L’assurda morte di una bambina di dieci anni, ha suscitato sgomento e un mare di interrogativi collegati ad adolescenti e web. Due mondi che si intrecciano sempre di più. Il padre della bambina è convinto che quel gioco che le è costato la vita sia scaturito da quel mondo. Una tragedia che ha immediatamente chiamato in causa il ruolo dei genitori. Lui ribatte ai giornali: “Controllarli?
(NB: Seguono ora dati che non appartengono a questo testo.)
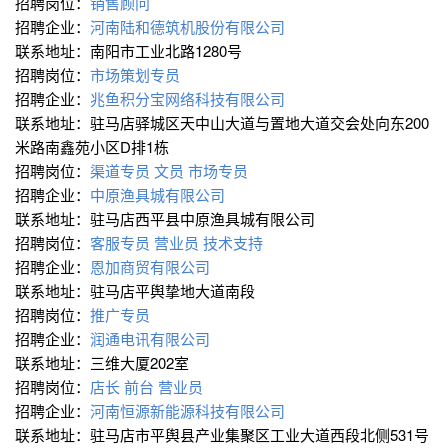
招聘岗位：
销售顾问
招聘企业：
河南陆和德筑机股份有限公司
联系地址：南阳市工业北路1280号
招聘岗位：
市场策划专员
招聘企业：
兆鱼积分宝网络科技有限公司
联系地址：驻马店驿城区天中山大道与置地大道交会处向东200
米路南鑫苑小区D排1栋
招聘岗位：
渠道专员
文员
市场专员
招聘企业：
中原渔具城有限公司
联系地址：驻马店西平县中原渔具城有限公司
招聘岗位：
客服专员
营业员
技术支持
招聘企业：
恩加商贸有限公司
联系地址：驻马店平舆挚地大道南段
招聘岗位：
推广专员
招聘企业：
润通电讯有限公司
联系地址：三维大厦202室
招聘岗位：
店长
前台
营业员
招聘企业：
河南恒源新能源科技有限公司
联系地址：驻马店市平舆县产业集聚区工业大道西段北侧531号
Ma se c’è la fiducia, se c’è il dialogo che avevo con mia figlia, non ti metti a controllare”. Antonella viene descritta come una bambina “solare e studiosa”, gli insegnanti sottolineano come la mamma fosse “attenta e premurosa”. Nella sua scuola c’è dolore tutte le classi sono state guidate in “una riflessione sui pericoli della rete”.
Alberto Pellai, medico e psicoterapeuta, osservando come il dramma si sia “consumato in casa, nel luogo più sicuro per un bambino”, rileva che “viviamo in un ambiente digitale che ogni giorno genera infiniti messaggi sui quali è impossibile avere il controllo assoluto e chi sta crescendo impara a decodificarli nel qui ed ora dell’esperienza, senza manuali di istruzioni”. Rimarca inoltre che “in preadolescenza e per tutta la prima adolescenza il cervello ha una grande fame di sensazioni estreme” e “il confine tra vita e morte smette di essere percepito in modo realistico, all’interno di sfide intraprese nella totale inesperienza che connota questa età”.
“L’aspetto che più degli altri deve farci riflettere – continua – è che nei social i nostri figli sono soli. Sono in contatto virtuale con centinaia e migliaia di altri follower, ma nella realtà sono soli con se stessi”. “Per noi genitori – conclude – sostenere la crescita dei nostri figli in un mondo che rende finto tutto è sempre più difficile”.